All of the dead were believed to be in their homes, though, when the tornado hit, according to the sheriff and Lee County coroner. Many were not found in their homes — if there was anything left other than a slab of concrete.
Nearly all smart phones now send what are known as IPAWS weather emergency alerts, and the EMA and National Weather Service use social media and NOAA weather radios to send out warnings. Weather radios and IPAWS alerts are the most reliable methods of warning — if one doesn't turn them off.
It's impossible to know how many even knew a storm was coming, and, had they known, if they could have survived.
More severe weather is possible Saturday and Sunday, though forecasters say the most significant threat should be north and west of Lee County.
"The highest threat is north of Lee County, praise God," said Chris Darden, meteorologist in-charge at the Birmingham National Weather Service.
At least 30 tornadoes touched down in the Southeast Sunday. Twelve were in Alabama. The EF4 tornado was the most powerful to hit Lee County since 1875 and the most powerful March tornado to hit Alabama since 1932.

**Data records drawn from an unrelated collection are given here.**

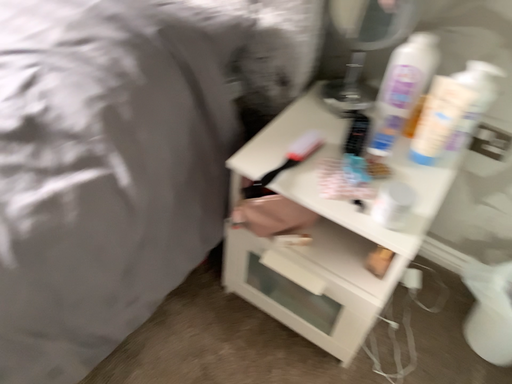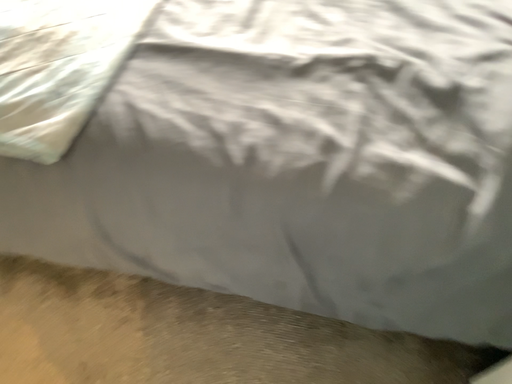 Question: How did the camera likely rotate when shooting the video?

Choices:
 (A) rotated right
 (B) rotated left

Answer: (B) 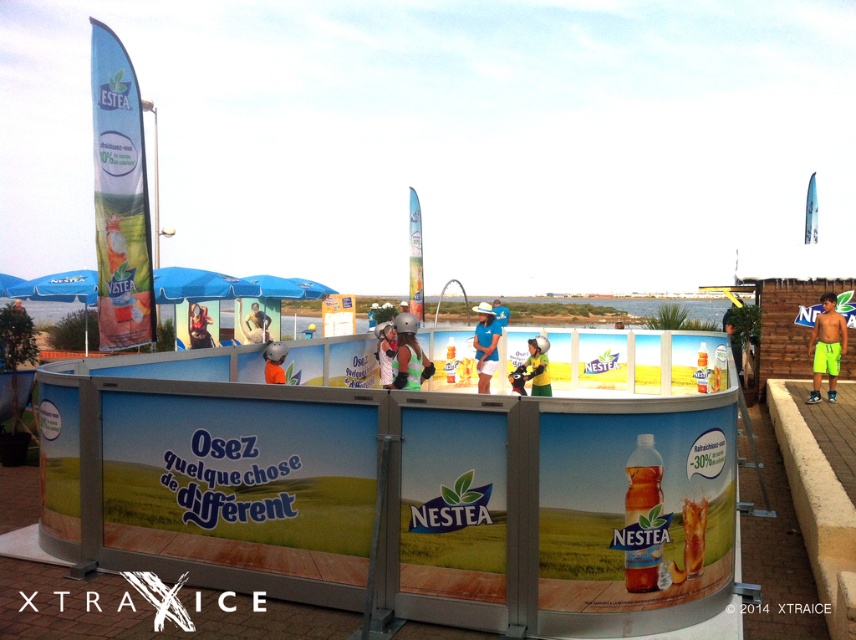 Which is below, matte white helmet at center or blue fabric helmet at center?

matte white helmet at center is lower down.

Is matte white helmet at center bigger than blue fabric helmet at center?

Incorrect, matte white helmet at center is not larger than blue fabric helmet at center.

You are a GUI agent. You are given a task and a screenshot of the screen. Output one action in this format:
    pyautogui.click(x=<x>, y=<y>)
    Task: Click on the matte white helmet at center
    This screenshot has height=640, width=856.
    Given the screenshot: What is the action you would take?
    pyautogui.click(x=385, y=352)

Between metallic helmet at center and orange fabric helmet at center, which one is positioned lower?

orange fabric helmet at center is below.

Does metallic helmet at center have a greater width compared to orange fabric helmet at center?

→ Yes, metallic helmet at center is wider than orange fabric helmet at center.

Between point (419, 348) and point (276, 372), which one is positioned in front?

Point (276, 372)

Where is `metallic helmet at center`? The width and height of the screenshot is (856, 640). metallic helmet at center is located at coordinates (407, 353).

Is neon green shorts at right wider than blue fabric helmet at center?

In fact, neon green shorts at right might be narrower than blue fabric helmet at center.

Between neon green shorts at right and blue fabric helmet at center, which one appears on the right side from the viewer's perspective?

From the viewer's perspective, neon green shorts at right appears more on the right side.

Does point (828, 317) lie behind point (492, 300)?

No, (828, 317) is closer to viewer.

Identify the location of neon green shorts at right. The image size is (856, 640). (x=825, y=346).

The NWS and EMA officials say residents should stay alert this weekend using NOAA weather radios, smart phones or by watching local news. It could save your life.

A neighborhood devastated
Slater's family's next-door neighbor is dead.

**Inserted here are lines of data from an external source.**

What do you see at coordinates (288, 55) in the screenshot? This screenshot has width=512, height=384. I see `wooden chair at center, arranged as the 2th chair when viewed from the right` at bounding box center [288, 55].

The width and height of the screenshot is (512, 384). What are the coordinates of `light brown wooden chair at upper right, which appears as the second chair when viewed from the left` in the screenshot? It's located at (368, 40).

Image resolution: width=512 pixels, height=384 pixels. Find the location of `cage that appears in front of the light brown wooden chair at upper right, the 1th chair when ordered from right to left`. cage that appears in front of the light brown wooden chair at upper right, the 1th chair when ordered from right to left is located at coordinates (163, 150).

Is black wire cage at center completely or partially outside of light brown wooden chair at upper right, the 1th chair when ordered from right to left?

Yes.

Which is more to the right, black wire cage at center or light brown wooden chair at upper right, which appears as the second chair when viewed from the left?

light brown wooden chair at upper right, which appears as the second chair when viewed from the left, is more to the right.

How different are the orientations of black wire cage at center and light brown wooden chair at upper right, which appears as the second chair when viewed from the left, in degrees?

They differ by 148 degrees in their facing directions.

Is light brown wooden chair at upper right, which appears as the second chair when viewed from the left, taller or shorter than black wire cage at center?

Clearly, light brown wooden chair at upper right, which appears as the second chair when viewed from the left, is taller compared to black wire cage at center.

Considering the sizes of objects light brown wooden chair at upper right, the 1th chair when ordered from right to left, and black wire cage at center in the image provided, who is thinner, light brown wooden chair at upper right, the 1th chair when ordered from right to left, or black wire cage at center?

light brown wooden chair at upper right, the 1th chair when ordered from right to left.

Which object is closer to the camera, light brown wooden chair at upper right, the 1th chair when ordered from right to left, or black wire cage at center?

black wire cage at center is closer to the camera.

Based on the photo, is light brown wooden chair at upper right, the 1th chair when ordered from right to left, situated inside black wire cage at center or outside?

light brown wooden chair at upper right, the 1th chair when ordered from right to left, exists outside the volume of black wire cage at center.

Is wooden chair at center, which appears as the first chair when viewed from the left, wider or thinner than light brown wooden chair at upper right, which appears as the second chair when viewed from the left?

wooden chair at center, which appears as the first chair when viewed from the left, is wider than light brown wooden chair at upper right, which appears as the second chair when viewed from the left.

“His house was gone,” Slater said.
The house across the street was picked up and moved 30 feet from its foundation.

A family on the other side lost their new mobile home.
“Their trailer actually burned down in October, so they went and got a new trailer, and they just set it up about a week before Thanksgiving — and to have this happen,” Slater said.
Slater's mother, stepdad and sibling are staying at her home in Opelika until they can find a new place to live.
FEMA is on the ground now in Beauregard. Along with other community organizations, businesses and nonprofits, FEMA is helping families who lost their homes recover from the storm.
Four FEMA mobile registration centers went online Thursday to help those affected. FEMA assistance helps families with underinsured properties or no insurance at all. Those affected can register online, too, at disasterassistance.gov.
Like a scene from a movie
As soon as her mom called her back after the storm hit, Slater flew down the road. She said she got there in less than 10 minutes.
“The main road was so congested with ambulances and police cars,” Slater said. “I saw a man walking, holding the top of his head with blood coming out. It was like a scene from a movie. It was so scary.”
Less than an hour later, a second tornado warning was issued. An EF2 tornado touched down just miles from where Slater was trying to find her family.
“I didn’t know if it had passed,” Slater said. “I just sat there in the car and prayed. I told them, you know, run. They got in the car with me. I hit my blinkers and went straight to my house.”
Backpacks with homework intact, barbie dolls without a scratch and coffee cups without a chip littered the ground in the community hit hardest by Sunday's storms — a harsh juxtaposition to leveled homes.

Slater's family belongings were strewn no telling how far. Insulation from the home — and the other homes in the area — littered the ground and the trees.
“They don’t have anything. We’ve just been taking donations — food, clothes, anything — because they don’t have nothing left,” Slater said, taking a minute's break from helping her family clean up. “It's gone.”
In the debris, Slater's husband was able to find her UAB college diploma — one of her proudest achievements.
“He found that for me, but everything else was gone,” Slater said. “But I’m just glad everyone is okay. They are my whole life.”